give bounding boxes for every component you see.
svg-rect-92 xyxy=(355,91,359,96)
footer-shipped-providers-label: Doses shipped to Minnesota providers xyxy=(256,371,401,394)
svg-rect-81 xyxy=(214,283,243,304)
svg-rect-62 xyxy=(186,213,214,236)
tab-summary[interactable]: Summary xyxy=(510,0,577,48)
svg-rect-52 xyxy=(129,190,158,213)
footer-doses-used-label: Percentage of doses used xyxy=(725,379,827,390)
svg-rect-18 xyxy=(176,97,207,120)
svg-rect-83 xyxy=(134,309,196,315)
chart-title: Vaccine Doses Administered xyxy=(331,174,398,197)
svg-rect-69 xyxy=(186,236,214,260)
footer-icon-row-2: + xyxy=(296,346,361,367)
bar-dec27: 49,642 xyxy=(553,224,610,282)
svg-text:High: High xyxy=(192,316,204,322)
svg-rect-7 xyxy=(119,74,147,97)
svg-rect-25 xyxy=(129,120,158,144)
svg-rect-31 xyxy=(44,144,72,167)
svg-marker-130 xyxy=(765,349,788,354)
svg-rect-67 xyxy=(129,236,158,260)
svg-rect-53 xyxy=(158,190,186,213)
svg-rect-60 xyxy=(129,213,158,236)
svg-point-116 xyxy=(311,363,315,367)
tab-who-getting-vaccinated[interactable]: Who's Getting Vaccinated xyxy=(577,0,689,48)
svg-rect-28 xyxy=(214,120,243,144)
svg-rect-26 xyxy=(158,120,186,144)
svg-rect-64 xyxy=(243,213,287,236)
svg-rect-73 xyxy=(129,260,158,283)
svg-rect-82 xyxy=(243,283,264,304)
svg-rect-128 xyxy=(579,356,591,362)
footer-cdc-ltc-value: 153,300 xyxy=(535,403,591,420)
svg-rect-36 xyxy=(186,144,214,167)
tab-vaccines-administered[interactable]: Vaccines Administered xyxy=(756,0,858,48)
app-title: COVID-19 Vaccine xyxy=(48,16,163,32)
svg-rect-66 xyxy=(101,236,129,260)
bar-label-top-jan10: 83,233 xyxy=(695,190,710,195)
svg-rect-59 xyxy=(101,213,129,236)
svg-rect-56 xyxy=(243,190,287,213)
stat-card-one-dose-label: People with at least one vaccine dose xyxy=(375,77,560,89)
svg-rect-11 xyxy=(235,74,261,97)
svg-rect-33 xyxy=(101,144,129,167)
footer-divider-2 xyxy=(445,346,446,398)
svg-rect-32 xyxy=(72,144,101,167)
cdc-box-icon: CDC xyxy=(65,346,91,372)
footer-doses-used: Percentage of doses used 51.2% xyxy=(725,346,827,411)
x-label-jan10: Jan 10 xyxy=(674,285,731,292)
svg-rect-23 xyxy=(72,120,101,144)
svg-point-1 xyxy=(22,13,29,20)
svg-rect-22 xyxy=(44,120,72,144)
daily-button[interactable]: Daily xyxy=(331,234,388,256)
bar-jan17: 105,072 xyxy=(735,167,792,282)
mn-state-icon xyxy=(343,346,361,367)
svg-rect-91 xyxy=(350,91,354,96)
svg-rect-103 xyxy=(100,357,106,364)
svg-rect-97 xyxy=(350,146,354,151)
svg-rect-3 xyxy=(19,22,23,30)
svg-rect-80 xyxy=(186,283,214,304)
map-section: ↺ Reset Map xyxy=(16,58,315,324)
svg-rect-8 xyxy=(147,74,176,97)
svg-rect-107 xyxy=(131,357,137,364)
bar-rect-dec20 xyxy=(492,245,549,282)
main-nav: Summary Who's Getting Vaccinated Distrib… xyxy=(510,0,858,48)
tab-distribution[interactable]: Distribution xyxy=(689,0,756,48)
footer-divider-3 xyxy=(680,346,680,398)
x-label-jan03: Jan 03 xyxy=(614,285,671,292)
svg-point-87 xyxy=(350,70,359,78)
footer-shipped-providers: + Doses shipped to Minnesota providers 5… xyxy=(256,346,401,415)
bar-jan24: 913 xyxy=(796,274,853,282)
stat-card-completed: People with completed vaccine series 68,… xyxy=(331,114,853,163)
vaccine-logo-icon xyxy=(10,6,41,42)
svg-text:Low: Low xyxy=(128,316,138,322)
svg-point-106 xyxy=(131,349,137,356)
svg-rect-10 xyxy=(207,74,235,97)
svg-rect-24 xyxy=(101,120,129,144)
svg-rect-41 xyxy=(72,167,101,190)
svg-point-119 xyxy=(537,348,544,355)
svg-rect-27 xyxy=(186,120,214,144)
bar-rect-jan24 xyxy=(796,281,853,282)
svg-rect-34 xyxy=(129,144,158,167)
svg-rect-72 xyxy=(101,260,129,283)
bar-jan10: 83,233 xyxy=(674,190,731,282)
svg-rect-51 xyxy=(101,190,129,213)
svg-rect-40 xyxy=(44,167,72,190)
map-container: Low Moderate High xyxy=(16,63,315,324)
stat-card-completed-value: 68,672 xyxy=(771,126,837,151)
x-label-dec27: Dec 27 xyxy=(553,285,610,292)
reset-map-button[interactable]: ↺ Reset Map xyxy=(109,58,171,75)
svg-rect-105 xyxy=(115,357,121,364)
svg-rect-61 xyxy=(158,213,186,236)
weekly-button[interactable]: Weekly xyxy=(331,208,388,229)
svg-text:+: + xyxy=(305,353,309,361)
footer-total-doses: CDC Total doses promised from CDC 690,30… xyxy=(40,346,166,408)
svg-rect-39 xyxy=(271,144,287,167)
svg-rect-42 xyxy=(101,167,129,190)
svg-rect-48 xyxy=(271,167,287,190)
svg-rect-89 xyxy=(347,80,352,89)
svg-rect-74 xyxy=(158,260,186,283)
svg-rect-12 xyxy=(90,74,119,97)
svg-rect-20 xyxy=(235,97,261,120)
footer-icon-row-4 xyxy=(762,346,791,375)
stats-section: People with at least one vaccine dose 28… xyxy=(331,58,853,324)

★ ★ ★ ★

Instructions for the task
Show me each line of the listing above with "least" in it.

Answer box
stat-card-one-dose-label: People with at least one vaccine dose xyxy=(375,77,560,89)
stats-section: People with at least one vaccine dose 28… xyxy=(331,58,853,324)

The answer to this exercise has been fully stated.